BEGIN Input data

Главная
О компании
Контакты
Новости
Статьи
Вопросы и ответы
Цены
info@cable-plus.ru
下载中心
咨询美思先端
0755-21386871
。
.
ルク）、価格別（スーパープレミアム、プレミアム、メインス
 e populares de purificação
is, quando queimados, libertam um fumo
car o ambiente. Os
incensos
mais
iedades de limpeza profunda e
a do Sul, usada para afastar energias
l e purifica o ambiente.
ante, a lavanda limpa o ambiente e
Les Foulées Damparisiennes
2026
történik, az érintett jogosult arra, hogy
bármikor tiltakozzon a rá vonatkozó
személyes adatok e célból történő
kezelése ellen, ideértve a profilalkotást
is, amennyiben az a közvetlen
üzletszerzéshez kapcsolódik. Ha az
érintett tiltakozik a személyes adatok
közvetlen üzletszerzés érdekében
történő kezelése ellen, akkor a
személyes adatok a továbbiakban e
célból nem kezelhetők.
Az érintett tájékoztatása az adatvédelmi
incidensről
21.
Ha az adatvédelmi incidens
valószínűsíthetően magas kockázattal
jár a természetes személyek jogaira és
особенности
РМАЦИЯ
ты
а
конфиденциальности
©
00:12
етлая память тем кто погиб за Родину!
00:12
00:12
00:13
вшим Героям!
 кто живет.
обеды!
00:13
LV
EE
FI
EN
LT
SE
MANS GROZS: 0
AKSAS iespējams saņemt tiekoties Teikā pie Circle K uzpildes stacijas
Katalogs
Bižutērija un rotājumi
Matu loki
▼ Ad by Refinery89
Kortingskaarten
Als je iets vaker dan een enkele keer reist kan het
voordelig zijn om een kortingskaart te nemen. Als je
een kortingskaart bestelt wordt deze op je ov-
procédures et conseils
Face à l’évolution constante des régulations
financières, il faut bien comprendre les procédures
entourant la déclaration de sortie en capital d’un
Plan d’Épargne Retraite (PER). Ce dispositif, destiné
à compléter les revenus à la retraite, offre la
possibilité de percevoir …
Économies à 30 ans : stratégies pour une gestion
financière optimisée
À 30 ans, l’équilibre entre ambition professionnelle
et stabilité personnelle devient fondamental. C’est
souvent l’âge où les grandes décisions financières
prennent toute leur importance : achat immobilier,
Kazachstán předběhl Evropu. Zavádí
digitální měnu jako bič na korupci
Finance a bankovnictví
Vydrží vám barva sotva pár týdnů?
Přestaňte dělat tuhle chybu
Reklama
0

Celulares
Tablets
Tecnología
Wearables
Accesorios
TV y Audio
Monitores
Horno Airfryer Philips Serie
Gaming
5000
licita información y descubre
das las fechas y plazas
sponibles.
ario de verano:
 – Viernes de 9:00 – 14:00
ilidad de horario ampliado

END Input data

> _Task goal_
Please return the full set of records exactly as given above.

> _Answer to this task_
Главная
О компании
Контакты
Новости
Статьи
Вопросы и ответы
Цены
info@cable-plus.ru
下载中心
咨询美思先端
0755-21386871
。
.
ルク）、価格別（スーパープレミアム、プレミアム、メインス
 e populares de purificação
is, quando queimados, libertam um fumo
car o ambiente. Os
incensos
mais
iedades de limpeza profunda e
a do Sul, usada para afastar energias
l e purifica o ambiente.
ante, a lavanda limpa o ambiente e
Les Foulées Damparisiennes
2026
történik, az érintett jogosult arra, hogy
bármikor tiltakozzon a rá vonatkozó
személyes adatok e célból történő
kezelése ellen, ideértve a profilalkotást
is, amennyiben az a közvetlen
üzletszerzéshez kapcsolódik. Ha az
érintett tiltakozik a személyes adatok
közvetlen üzletszerzés érdekében
történő kezelése ellen, akkor a
személyes adatok a továbbiakban e
célból nem kezelhetők.
Az érintett tájékoztatása az adatvédelmi
incidensről
21.
Ha az adatvédelmi incidens
valószínűsíthetően magas kockázattal
jár a természetes személyek jogaira és
особенности
РМАЦИЯ
ты
а
конфиденциальности
©
00:12
етлая память тем кто погиб за Родину!
00:12
00:12
00:13
вшим Героям!
 кто живет.
обеды!
00:13
LV
EE
FI
EN
LT
SE
MANS GROZS: 0
AKSAS iespējams saņemt tiekoties Teikā pie Circle K uzpildes stacijas
Katalogs
Bižutērija un rotājumi
Matu loki
▼ Ad by Refinery89
Kortingskaarten
Als je iets vaker dan een enkele keer reist kan het
voordelig zijn om een kortingskaart te nemen. Als je
een kortingskaart bestelt wordt deze op je ov-
procédures et conseils
Face à l’évolution constante des régulations
financières, il faut bien comprendre les procédures
entourant la déclaration de sortie en capital d’un
Plan d’Épargne Retraite (PER). Ce dispositif, destiné
à compléter les revenus à la retraite, offre la
possibilité de percevoir …
Économies à 30 ans : stratégies pour une gestion
financière optimisée
À 30 ans, l’équilibre entre ambition professionnelle
et stabilité personnelle devient fondamental. C’est
souvent l’âge où les grandes décisions financières
prennent toute leur importance : achat immobilier,
Kazachstán předběhl Evropu. Zavádí
digitální měnu jako bič na korupci
Finance a bankovnictví
Vydrží vám barva sotva pár týdnů?
Přestaňte dělat tuhle chybu
Reklama
0

Celulares
Tablets
Tecnología
Wearables
Accesorios
TV y Audio
Monitores
Horno Airfryer Philips Serie
Gaming
5000
licita información y descubre
das las fechas y plazas
sponibles.
ario de verano:
 – Viernes de 9:00 – 14:00
ilidad de horario ampliado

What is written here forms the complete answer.